Step-by-step solution

To find the test statistic value:

The hypotheses of interest are

\({H_0}:{\mu _1} - {\mu _2} = 0{\rm{ vs }}{H_a}:{\mu _1} - {\mu _2} < 0\)

where\({\mu _1}\)is the true average gap for normal subjects, and\({\mu _2}\)is the true average for CTS subjects.
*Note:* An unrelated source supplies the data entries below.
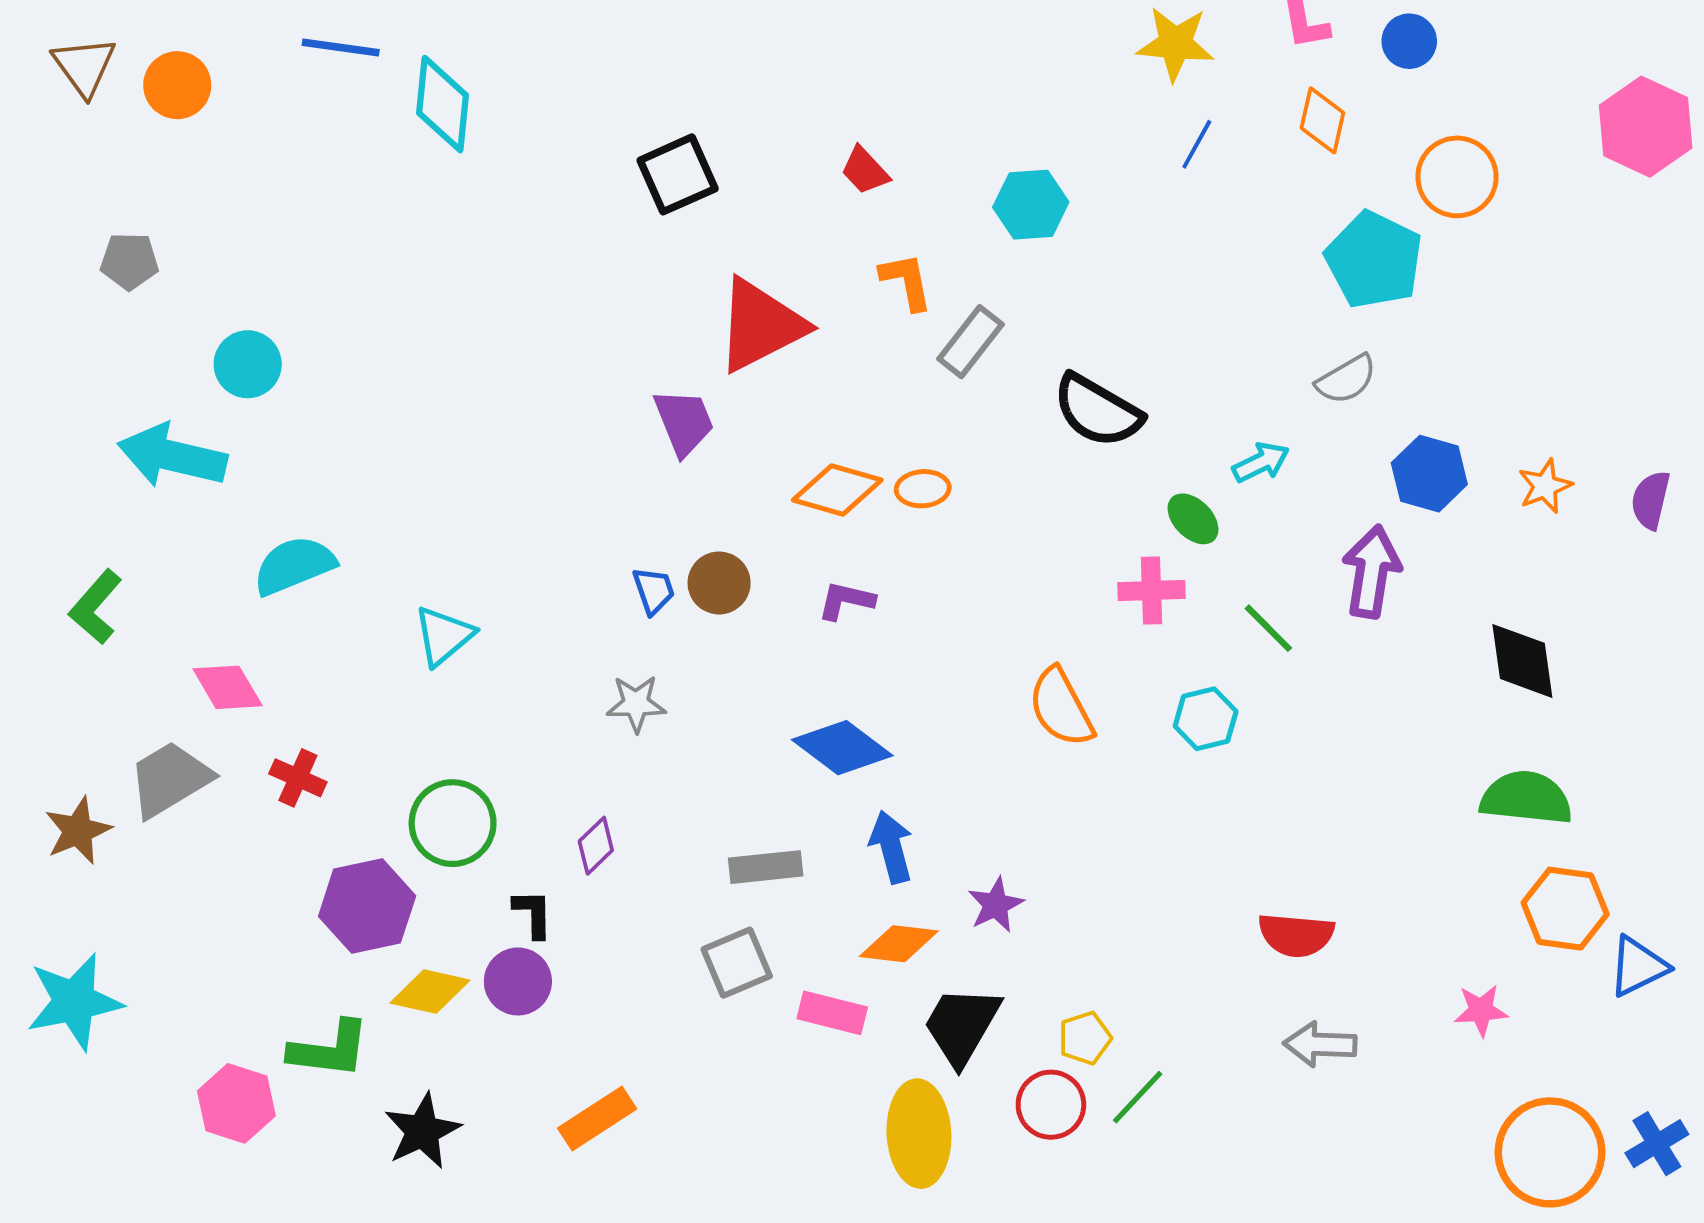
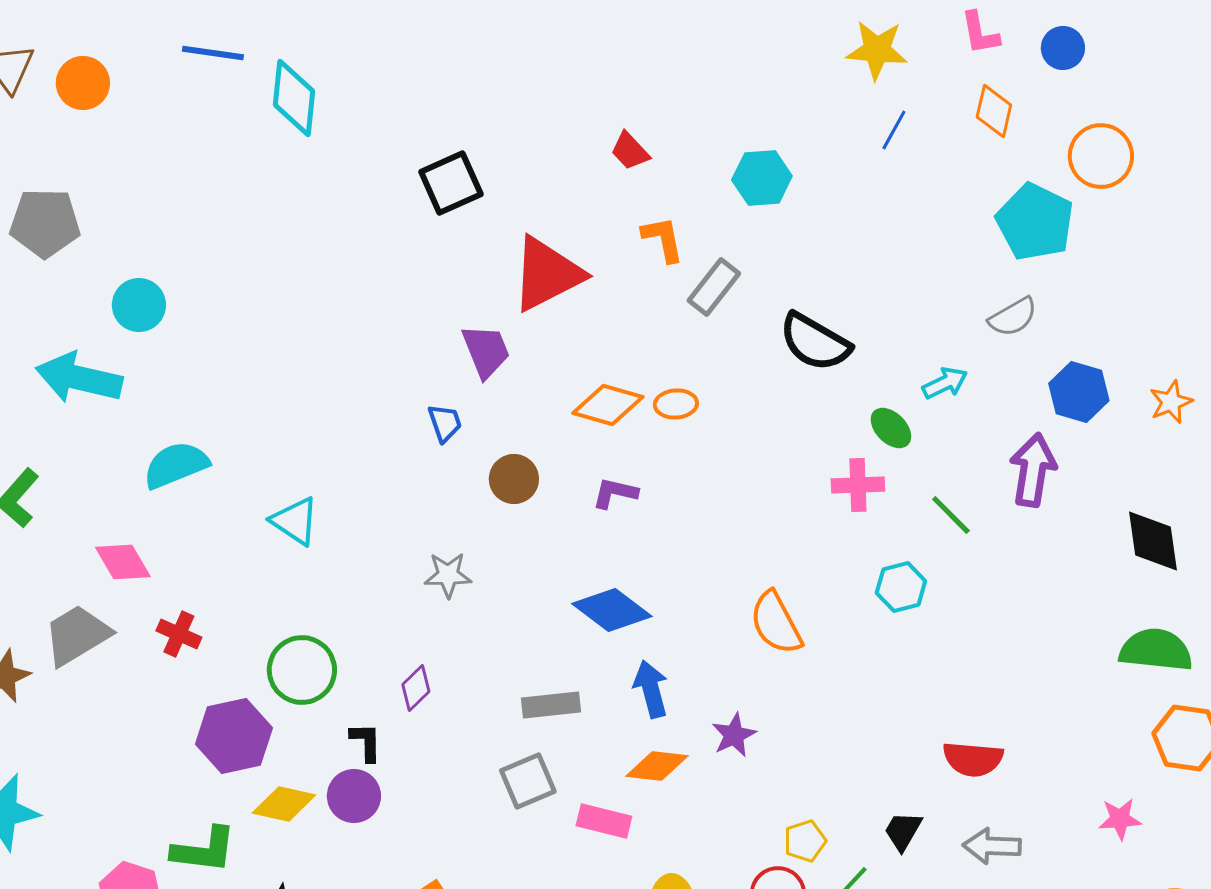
black square: (678, 174) -> (451, 183), moved
gray pentagon: (129, 261) -> (45, 223), size x1.5
blue trapezoid: (654, 591) -> (445, 423), moved
cyan triangle: (444, 636) -> (295, 521), turned -46
orange semicircle: (1061, 707) -> (776, 623), moved
black trapezoid: (962, 1025) -> (903, 831), moved, size x0.6

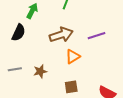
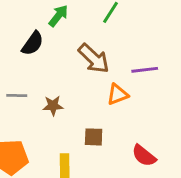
brown arrow: (61, 35) -> (94, 58), turned 50
orange triangle: (73, 57) -> (118, 94), moved

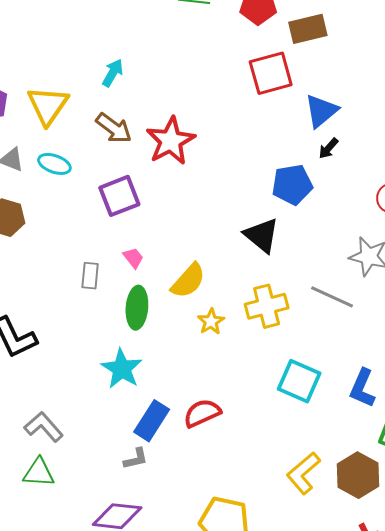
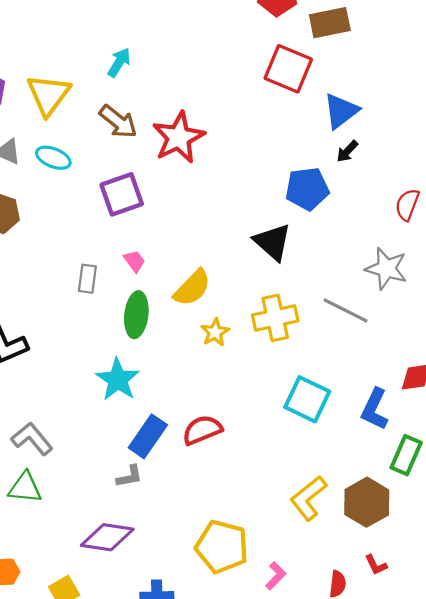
red square: (271, 73) -> (288, 69), turned 36

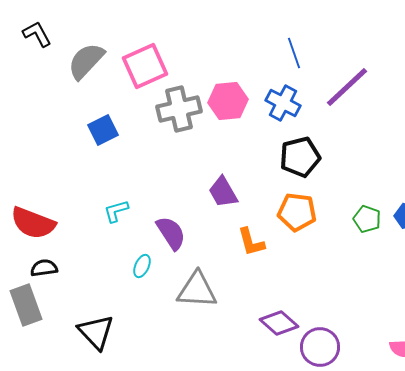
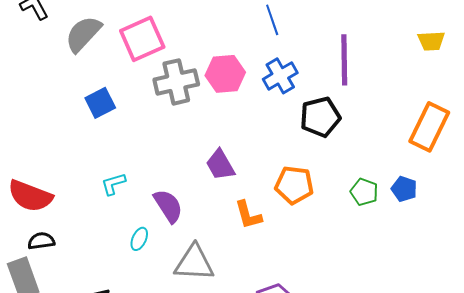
blue line: (294, 53) -> (272, 20), moved
purple line: (347, 87) -> (344, 60), turned -48
blue cross: (283, 103) -> (280, 76), turned 32
black pentagon: (300, 157) -> (320, 117), moved

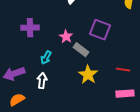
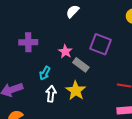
yellow star: (88, 75) -> (76, 91), moved
white arrow: (42, 81) -> (51, 94), moved

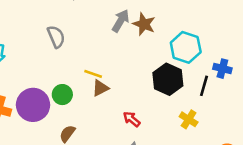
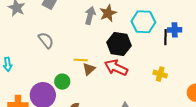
brown star: (144, 24) -> (108, 13), turned -30
black hexagon: (168, 79) -> (119, 44), moved
black line: (204, 86) -> (165, 37), moved
red arrow: (132, 119) -> (116, 68), moved, size x1.6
Given two normal distributions, the random variable (standardized)

\(T = \frac{{\bar X - \bar Y - \left( {{\mu _1} - {\mu _2}} \right)}}{{\sqrt {\frac{{S_1^2}}{m} + \frac{{S_2^2}}{n}} }}\)

has approximately students\(t\)distribution with degrees of freedom\(\nu \), where\(\nu \)is

\(\nu = \frac{{{{\left( {\frac{{s_1^2}}{m} + \frac{{s_2^2}}{n}} \right)}^2}}}{{\frac{{{{\left( {s_1^2/m} \right)}^2}}}{{m - 1}} + \frac{{{{\left( {s_2^2/n} \right)}^2}}}{{n - 1}}}}\)

has to be rounded down to the nearest integer.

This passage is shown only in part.